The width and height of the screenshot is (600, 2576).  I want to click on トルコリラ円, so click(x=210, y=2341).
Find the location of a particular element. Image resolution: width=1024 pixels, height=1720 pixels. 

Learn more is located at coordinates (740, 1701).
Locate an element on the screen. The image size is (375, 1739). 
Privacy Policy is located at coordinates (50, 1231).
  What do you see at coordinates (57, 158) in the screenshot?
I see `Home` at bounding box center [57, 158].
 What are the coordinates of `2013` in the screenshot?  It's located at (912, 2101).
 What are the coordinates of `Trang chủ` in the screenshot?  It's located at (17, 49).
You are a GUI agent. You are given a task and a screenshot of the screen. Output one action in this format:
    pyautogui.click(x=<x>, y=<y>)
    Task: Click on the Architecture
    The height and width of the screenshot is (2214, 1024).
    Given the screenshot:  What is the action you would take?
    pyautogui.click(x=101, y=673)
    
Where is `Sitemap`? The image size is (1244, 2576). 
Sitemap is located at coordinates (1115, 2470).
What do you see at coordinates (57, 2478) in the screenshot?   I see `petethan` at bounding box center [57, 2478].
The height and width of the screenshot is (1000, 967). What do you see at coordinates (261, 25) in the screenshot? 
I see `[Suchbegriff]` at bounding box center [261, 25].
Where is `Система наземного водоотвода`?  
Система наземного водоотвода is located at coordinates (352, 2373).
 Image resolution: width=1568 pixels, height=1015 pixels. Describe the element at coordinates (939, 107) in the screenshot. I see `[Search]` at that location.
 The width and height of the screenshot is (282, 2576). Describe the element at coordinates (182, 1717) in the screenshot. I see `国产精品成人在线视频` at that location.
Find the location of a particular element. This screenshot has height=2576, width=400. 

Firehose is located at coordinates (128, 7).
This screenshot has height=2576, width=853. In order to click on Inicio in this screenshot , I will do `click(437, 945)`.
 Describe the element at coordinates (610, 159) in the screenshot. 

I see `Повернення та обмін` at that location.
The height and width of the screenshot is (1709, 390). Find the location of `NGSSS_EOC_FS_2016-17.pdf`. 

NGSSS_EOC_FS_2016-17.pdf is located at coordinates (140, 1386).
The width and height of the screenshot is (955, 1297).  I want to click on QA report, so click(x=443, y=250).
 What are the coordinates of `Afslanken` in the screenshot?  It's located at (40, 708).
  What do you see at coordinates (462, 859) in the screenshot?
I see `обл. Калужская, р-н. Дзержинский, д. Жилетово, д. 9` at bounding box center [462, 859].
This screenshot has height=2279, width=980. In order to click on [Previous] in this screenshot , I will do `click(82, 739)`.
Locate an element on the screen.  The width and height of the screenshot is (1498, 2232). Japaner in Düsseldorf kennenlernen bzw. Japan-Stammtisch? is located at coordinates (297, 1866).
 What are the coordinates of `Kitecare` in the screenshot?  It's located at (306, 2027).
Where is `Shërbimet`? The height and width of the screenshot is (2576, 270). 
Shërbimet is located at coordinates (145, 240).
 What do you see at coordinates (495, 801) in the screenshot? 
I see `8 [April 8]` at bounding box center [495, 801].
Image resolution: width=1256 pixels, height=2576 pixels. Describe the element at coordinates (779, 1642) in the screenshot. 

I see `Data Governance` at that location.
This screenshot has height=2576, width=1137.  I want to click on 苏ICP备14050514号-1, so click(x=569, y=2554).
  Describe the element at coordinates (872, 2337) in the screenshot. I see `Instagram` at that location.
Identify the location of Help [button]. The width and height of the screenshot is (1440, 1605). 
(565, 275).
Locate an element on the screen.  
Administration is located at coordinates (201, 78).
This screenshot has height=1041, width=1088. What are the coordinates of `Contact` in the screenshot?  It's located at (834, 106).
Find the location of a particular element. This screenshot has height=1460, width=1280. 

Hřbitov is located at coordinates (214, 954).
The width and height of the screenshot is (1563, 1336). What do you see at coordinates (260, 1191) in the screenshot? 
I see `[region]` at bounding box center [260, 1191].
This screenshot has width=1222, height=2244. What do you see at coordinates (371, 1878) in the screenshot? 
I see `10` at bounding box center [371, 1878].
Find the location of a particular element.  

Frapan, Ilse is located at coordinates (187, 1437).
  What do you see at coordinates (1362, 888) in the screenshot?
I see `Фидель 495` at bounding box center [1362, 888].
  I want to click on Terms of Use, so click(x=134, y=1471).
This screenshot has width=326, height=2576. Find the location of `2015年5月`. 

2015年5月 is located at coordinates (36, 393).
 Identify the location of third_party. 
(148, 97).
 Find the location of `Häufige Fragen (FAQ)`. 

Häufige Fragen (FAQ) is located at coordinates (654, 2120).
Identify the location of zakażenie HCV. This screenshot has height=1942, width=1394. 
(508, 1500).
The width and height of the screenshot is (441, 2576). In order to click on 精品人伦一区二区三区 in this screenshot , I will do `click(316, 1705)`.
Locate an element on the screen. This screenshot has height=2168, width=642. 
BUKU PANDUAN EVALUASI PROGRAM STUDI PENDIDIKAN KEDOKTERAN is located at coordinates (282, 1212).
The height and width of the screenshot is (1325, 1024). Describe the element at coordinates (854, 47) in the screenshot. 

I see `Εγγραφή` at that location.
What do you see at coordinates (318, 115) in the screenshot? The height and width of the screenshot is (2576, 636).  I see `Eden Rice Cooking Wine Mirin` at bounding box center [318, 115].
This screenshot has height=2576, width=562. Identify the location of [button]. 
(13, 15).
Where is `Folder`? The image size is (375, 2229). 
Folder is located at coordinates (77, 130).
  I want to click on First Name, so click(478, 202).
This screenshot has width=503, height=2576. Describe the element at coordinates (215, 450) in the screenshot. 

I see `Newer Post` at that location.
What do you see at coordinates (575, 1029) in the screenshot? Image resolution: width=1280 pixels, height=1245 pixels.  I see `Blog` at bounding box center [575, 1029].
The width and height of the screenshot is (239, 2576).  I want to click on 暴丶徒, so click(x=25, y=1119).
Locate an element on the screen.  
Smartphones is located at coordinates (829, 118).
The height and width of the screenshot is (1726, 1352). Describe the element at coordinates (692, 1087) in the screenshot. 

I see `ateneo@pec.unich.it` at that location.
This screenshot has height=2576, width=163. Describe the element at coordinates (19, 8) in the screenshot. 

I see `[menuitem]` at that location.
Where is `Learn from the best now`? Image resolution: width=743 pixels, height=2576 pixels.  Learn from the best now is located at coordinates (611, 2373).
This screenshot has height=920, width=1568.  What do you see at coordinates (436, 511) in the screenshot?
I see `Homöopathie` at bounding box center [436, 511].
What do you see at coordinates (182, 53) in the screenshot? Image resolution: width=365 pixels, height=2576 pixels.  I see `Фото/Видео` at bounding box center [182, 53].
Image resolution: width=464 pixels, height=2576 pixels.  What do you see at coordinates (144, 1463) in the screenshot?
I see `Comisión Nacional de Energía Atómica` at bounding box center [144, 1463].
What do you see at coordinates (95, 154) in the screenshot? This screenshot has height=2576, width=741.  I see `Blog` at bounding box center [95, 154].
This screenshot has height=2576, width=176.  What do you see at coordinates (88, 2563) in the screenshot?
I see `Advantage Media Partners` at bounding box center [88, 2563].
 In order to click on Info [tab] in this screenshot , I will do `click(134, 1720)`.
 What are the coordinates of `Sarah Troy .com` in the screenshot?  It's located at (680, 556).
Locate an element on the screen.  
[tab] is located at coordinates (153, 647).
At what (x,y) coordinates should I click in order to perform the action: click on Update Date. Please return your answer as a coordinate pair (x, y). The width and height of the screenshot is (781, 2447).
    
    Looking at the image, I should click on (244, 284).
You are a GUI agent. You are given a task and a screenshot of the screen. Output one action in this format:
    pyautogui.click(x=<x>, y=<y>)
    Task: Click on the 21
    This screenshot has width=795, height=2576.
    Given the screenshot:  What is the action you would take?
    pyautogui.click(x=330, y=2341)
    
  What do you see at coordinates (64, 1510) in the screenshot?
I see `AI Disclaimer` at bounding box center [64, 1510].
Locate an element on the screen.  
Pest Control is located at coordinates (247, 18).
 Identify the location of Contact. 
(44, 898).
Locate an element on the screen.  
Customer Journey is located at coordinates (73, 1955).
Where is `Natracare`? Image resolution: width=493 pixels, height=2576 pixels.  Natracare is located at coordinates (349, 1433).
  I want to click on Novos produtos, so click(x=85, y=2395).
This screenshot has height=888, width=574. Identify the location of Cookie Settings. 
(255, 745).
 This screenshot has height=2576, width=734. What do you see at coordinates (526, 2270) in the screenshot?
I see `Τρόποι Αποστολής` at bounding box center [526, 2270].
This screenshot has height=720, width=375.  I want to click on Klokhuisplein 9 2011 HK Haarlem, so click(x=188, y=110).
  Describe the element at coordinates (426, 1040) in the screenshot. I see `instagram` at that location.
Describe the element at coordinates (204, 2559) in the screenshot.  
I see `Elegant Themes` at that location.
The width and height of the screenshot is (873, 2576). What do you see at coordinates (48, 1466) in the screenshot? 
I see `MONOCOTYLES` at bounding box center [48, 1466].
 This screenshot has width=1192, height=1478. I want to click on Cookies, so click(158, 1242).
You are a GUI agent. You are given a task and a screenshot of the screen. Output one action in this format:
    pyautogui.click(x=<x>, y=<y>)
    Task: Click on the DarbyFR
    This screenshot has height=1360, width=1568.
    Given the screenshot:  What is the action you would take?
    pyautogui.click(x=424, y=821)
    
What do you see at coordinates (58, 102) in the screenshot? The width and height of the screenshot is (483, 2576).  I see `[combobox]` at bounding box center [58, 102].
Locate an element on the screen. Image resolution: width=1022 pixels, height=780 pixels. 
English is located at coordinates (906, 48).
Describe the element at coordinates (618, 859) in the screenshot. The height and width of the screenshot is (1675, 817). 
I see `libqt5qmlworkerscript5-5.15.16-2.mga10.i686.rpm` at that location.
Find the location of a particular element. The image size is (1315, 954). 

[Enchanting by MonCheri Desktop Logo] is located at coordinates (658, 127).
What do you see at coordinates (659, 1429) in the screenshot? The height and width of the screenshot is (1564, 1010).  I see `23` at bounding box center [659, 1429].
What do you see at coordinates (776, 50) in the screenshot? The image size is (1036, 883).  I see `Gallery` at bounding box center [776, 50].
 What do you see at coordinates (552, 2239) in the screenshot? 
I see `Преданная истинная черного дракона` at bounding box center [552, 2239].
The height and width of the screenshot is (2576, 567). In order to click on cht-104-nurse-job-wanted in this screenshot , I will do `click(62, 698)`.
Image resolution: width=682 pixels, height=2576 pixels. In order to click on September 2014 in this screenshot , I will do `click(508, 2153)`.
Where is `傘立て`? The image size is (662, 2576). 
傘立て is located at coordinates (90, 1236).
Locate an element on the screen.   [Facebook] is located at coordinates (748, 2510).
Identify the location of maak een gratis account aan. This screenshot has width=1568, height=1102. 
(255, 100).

__________________________________________________

- [Task brief] Go through the listing above and write out exactly the lines starting with the one holding "This screenshot has height=2576, width=562." and running through the one holding "The width and height of the screenshot is (239, 2576).", ends included, and no others.

- [Your solution]
This screenshot has height=2576, width=562. Identify the location of [button]. 
(13, 15).
Where is `Folder`? The image size is (375, 2229). 
Folder is located at coordinates (77, 130).
  I want to click on First Name, so click(478, 202).
This screenshot has width=503, height=2576. Describe the element at coordinates (215, 450) in the screenshot. 

I see `Newer Post` at that location.
What do you see at coordinates (575, 1029) in the screenshot? Image resolution: width=1280 pixels, height=1245 pixels.  I see `Blog` at bounding box center [575, 1029].
The width and height of the screenshot is (239, 2576).  I want to click on 暴丶徒, so click(x=25, y=1119).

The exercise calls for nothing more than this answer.